The neonatal intensive care ward at the Canberra Hospital has always been a place of high technology. Beeping machines and screens monitor vital signs, advising parents and medical staff how these tiny babies are going. Associate Professor Zsuzsoka Kecskes has added a webcam to the mix.
"The parents think it's fabulous," Kecskes says of the NICUCAM program, where webcams are placed above the cribs so parents can monitor their baby from home. The clinical neonatologist and ANU Medical School Associate Professor developed NICUCAM after she heard of a similar project in Berlin.
"I thought it was a great idea. It was innovative, easy to do, technologically modern, and such a benefit to the families," she says.
Funded by ACT Health Directorate, the 10 cameras went live in 2010 making this free, web-based service the first of its kind in Australia.
"Not every parent can come every day to see their baby. Being able to see their baby reassures the parents who get to know their baby and, of course, show them off to relatives."

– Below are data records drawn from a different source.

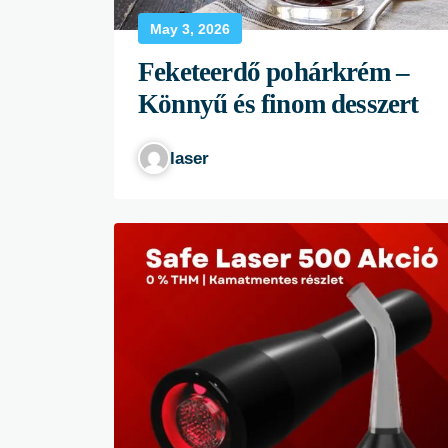
May 3, 2026
Feketeerdő pohárkrém –
Könnyű és finom desszert
laser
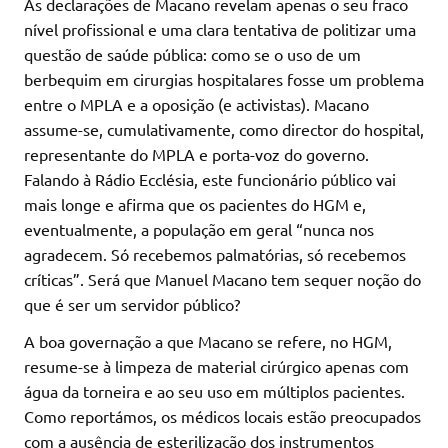
As declarações de Macano revelam apenas o seu fraco
nível profissional e uma clara tentativa de politizar uma
questão de saúde pública: como se o uso de um
berbequim em cirurgias hospitalares fosse um problema
entre o MPLA e a oposição (e activistas). Macano
assume-se, cumulativamente, como director do hospital,
representante do MPLA e porta-voz do governo.
Falando à Rádio Ecclésia, este funcionário público vai
mais longe e afirma que os pacientes do HGM e,
eventualmente, a população em geral “nunca nos
agradecem. Só recebemos palmatórias, só recebemos
críticas”. Será que Manuel Macano tem sequer noção do
que é ser um servidor público?
A boa governação a que Macano se refere, no HGM,
resume-se à limpeza de material cirúrgico apenas com
água da torneira e ao seu uso em múltiplos pacientes.
Como reportámos, os médicos locais estão preocupados
com a ausência de esterilização dos instrumentos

Associate Professor Kecskes was named 2014 ACT Australian of the Year for her work with NICUCAM and for including families in the design process of the new Centenary Hospital for Women and Children.
"It's important to include the family in projects like these. Neonatology is a young discipline, we are still learning how important families are for the health of the baby."
Kecskes fell in love with paediatrics while studying medicine in her native Germany.
She is now setting about getting the next generation of doctors ready for what can be a demanding job. "We're developing the third and fourth year Medical School theme called Professionalism and Leadership, which is about mentorship, ethics, quality, safety and integrity. To me that is what being a doctor is about," she says.
"The way students are treated in Australia is so different to how I was treated in Germany. There is a lot more interaction, smaller classes and a much more personal context. It's a big step from being a student to being a doctor. I want to give them the tools and the resilience to survive and become the kind of doctors we want them to be."
There is no doubt Kecskes will impart some of her own enthusiasm for medicine along the way.
This article appeared in the ANU Reporter magazine Autumn 2014.